The Diet of Worms ends when Charles V, Holy Roman Emperor, issues the Edict of Worms, declaring Martin Luther an outlaw.

The Diet of Worms of 1521 (German: Reichstag zu Worms [ˈʁaɪçstaːk tsuː ˈvɔʁms]) was an imperial diet (a formal deliberative assembly) of the Holy Roman Empire called by Emperor Charles V and conducted in the Imperial Free City of Worms. Martin Luther was summoned to the Diet in order to renounce or reaffirm his views in response to a Papal bull of Pope Leo X. In answer to questioning, he defended these views and refused to recant them. At the end of the Diet, the Emperor issued the Edict of Worms (Wormser Edikt), a decree which condemned Luther as "a notorious heretic" and banned citizens of the Empire from propagating his ideas.

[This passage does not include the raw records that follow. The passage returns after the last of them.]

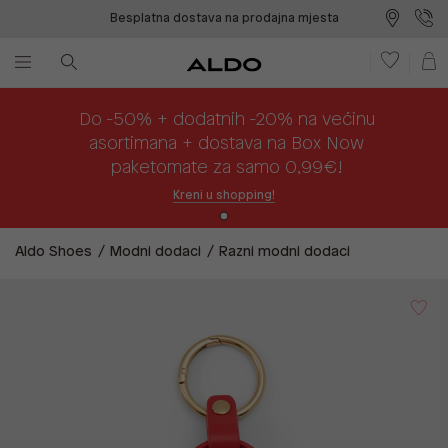
Besplatna dostava na prodajna mjesta
Plaćanje na rate
Do -50% + dodatnih -20% na većinu
asortimana + dostava na Box Now
paketomate za samo 0,99€!
Kreni u shopping!
Aldo Shoes
Modni dodaci
Razni modni dodaci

Although the Protestant Reformation is usually considered to have begun in 1517, the edict signals the first overt schism.

The diet was conducted from 28 January to 25 May 1521 at the Heylshof Garden, with the Emperor presiding. Other imperial diets took place at Worms in the years 829, 926, 1076, 1122, 1495, and 1545, but unless plainly qualified, the term "Diet of Worms" usually refers to the assembly of 1521.